Concerns over Mycoplasma bovis and the movement of cattle during Ag Day meant some schools, including Gordonton and Orini, decided not to have calves on school grounds.
Not long after this decision Megan said a parent got in touch with an alternative – an ‘on-farm’ judging competition.
“Then another parent, who is also a judge, made the same suggestion. Such events are held on a big scale, with 500 to 700 animals involved. There would be no ‘gathering together’ of calves, and therefore no risk to the wider community and it would be a way kids could still rear a calf if they wanted to.”
There will be appropriate biosecurity measures in places for judges and accompanying people who visit each farm.
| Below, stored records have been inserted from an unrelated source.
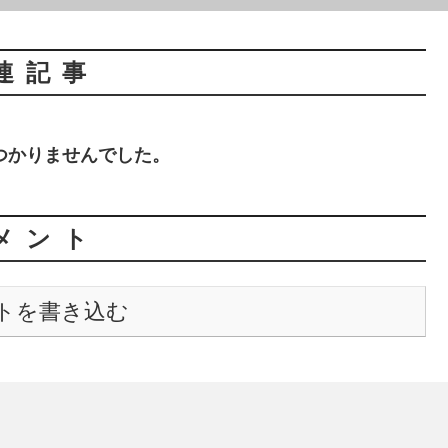
連記事
つかりませんでした。
メント
トを書き込む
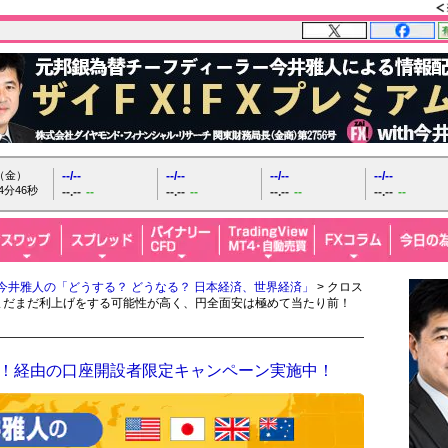
日（金）
--/--
--/--
--/--
--/--
4分48秒
--.--
--
--.--
--
--.--
--
--.--
--
今井雅人の「どうする？ どうなる？ 日本経済、世界経済」
> クロス
まだまだ利上げをする可能性が高く、円全面安は極めて当たり前！
FX！経由の口座開設者限定キャンペーン実施中！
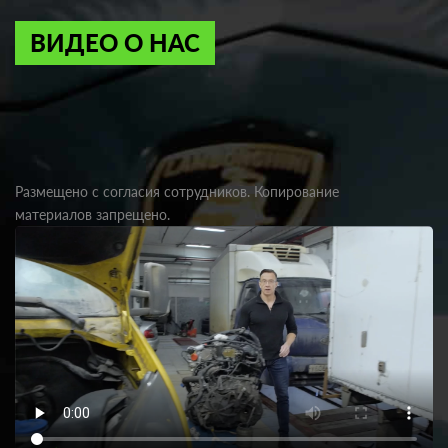
ВИДЕО О НАС
Размещено с согласия сотрудников. Копирование
материалов запрещено.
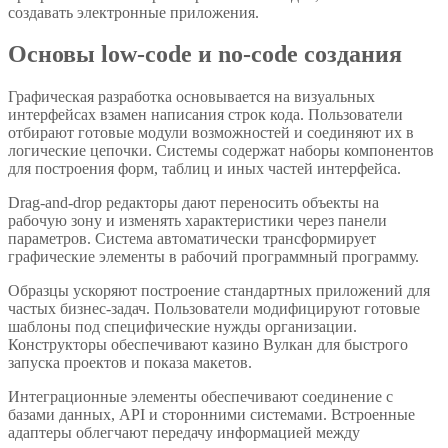
создавать электронные приложения.
Основы low-code и no-code создания
Графическая разработка основывается на визуальных
интерфейсах взамен написания строк кода. Пользователи
отбирают готовые модули возможностей и соединяют их в
логические цепочки. Системы содержат наборы компонентов
для построения форм, таблиц и иных частей интерфейса.
Drag-and-drop редакторы дают переносить объекты на
рабочую зону и изменять характеристики через панели
параметров. Система автоматически трансформирует
графические элементы в рабочий программный программу.
Образцы ускоряют построение стандартных приложений для
частых бизнес-задач. Пользователи модифицируют готовые
шаблоны под специфические нужды организации.
Конструкторы обеспечивают казино Вулкан для быстрого
запуска проектов и показа макетов.
Интеграционные элементы обеспечивают соединение с
базами данных, API и сторонними системами. Встроенные
адаптеры облегчают передачу информацией между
“We’ve been given a free disinfection kit for judges to travel with, from Jacson3, a Waikato company that specialises in biosecurity products for agricultural businesses.”
Children are also given the opportunity to have a lamb, goat or chicken at the modified Ag Day, as well as a calf if they still want to be part of that day, which is restricted to students from Whitikahu and Orini Schools.
Reaction from parents has been great, she says. “Everyone is so enthusiastic and happy we’re going ahead with it.”
The move was the result of some positive people from both schools prepared to think outside the square to make the traditional event happen by other means.
“Those who have been behind this value the importance of keeping this event alive. We don’t know how long the eradication process is going to take and we may well be in this same situation next year – there was a real worry we might lose this event altogether.”
One parent told her that his love of cattle started thanks to school calf club events and it had given him a career, as a farmer, judge and show competitor.
Megan’s children will both have calves and will also compete in a nationwide online competition, where they will create a portfolio of their calves.
“Calf club is a great way to teach kids about responsibility, persistence and dedication. A huge amount of work goes into preparing a calf, about eight to ten weeks – that’s a long time for young children to keep at it.
“There is nothing that makes me more proud than seeing your children enjoying themselves with their calves, and being proud of their calf no matter what ribbons they may get. When you see that smile on their faces when they know they’ve done well, because they put the work in, it’s so special.”